Industrial strategy looks fracked
12 Sep 2012
For my money, Vince Cable’s Industrial Strategy with its Business Bank, and targeting of skills and the requirements of particular industrial sectors, could take UK plc a few steps forward, but not many.
Details are still sketchy, but the overall goal is to focus on and develop specific areas of industrial technology where the UK has competitive advantage.
However, unlike in the past, this will require long-term and less headline-making support measures, including establishing a supply chain in each chosen area of industry.
Moreover, the aim should be real international leadership in a select number of technologies – too often UK claims of world leadership ring hollow, particularly when it comes to winning out commercially.
As Juergen Maier, MD of Siemens Industry UK and Ireland, commented: “Today’s world is very different to the failed UK industrial strategy of the 1970’s.
Whatever way it cuts, the Industrial Strategy will not succeed unless there is a seismic shift in UK attitudes to industry
“Technology is moving at a lightning pace compared to back then, and unless we place a key focus on a few areas, we will never be world beating at any area and attract the private sector investment levels into those activities.”
Whatever way it cuts, though, the Industrial Strategy will not succeed unless there is a seismic shift in UK attitudes to industry.

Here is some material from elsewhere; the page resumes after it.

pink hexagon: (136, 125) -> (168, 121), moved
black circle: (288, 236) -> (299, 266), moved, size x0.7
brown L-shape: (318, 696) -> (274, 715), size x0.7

People here nowadays, including many in the science and engineering community, are far more acutely aware of the potential costs of development than the tremendous economic and social progress it can deliver.

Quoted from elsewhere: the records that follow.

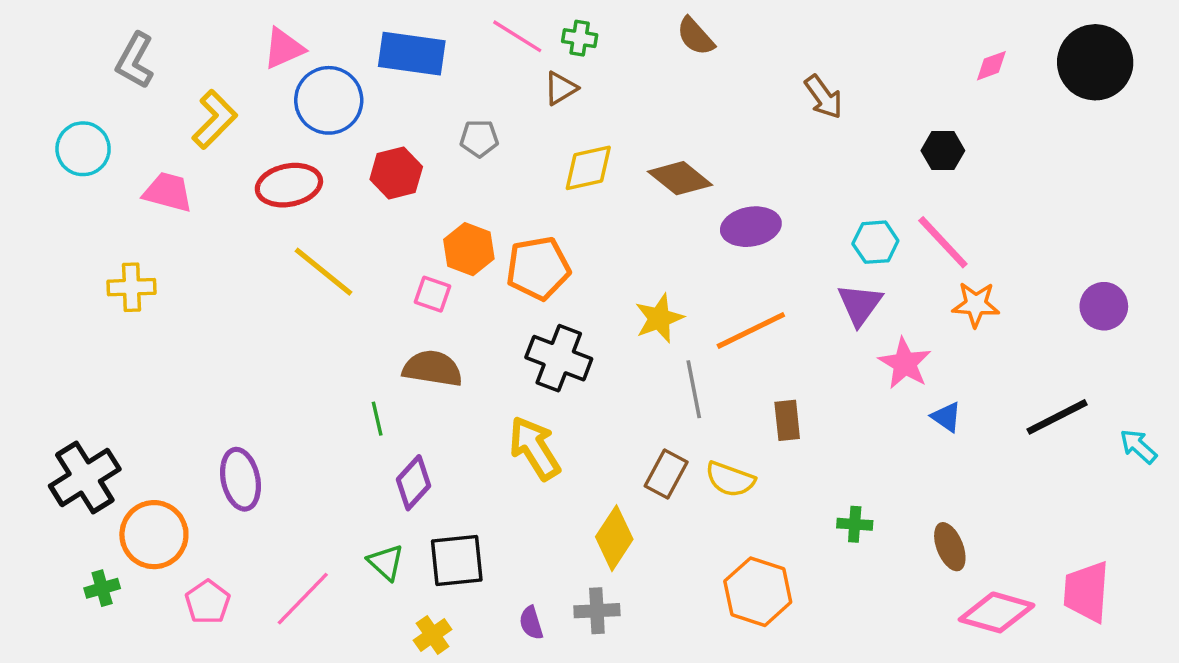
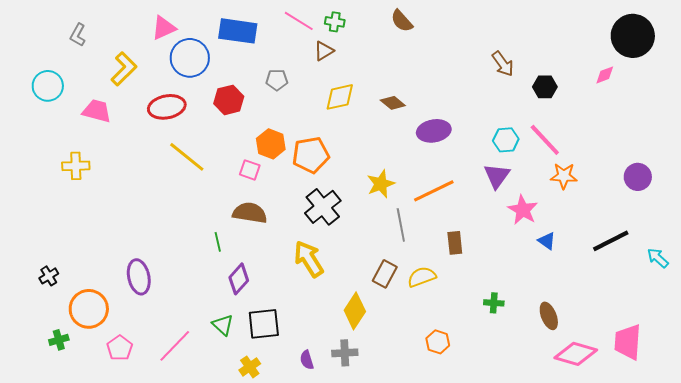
gray L-shape: (135, 61) -> (78, 35), size x0.7
pink diamond: (991, 66) -> (605, 75), moved
brown arrow: (824, 97) -> (503, 64), moved
brown diamond: (680, 178) -> (393, 103), size x0.7
black cross: (559, 358) -> (323, 207), turned 30
black cross: (85, 478) -> (49, 276), size x0.5
yellow semicircle: (730, 479) -> (422, 277), turned 140
orange hexagon: (758, 592) -> (438, 342), size x0.6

A modern-day example of this antipathy is shale gas. Developments in Lancashire alone could meet 25% of the UK gas needs, provide £15 billion a year and hundreds of jobs to the economy, while replacing imported gas from Norway and Russia and well as imported LNG from across the world.
But instead of grasping the opportunity - as has happened to dramatic effect in the US - the industry is bogged down in concern about issues such as groundwater pollution and earthquakes.
Practically all of these concerns are scientifically unfounded, and any actual risks that remain are well within the manageable range of the UK’s oil & gas regime - a set-up that really is world-class.
Whatever the wider complexities around the shale debate, the UK’s lack of progress in this area is symptomatic of a reluctance to grasp new industrial opportunities, with all the financial, technical and environmental challenges that go with them.
Without change in this regard, UK plc is not going to deliver on its undoubted potential in the global industrial arena.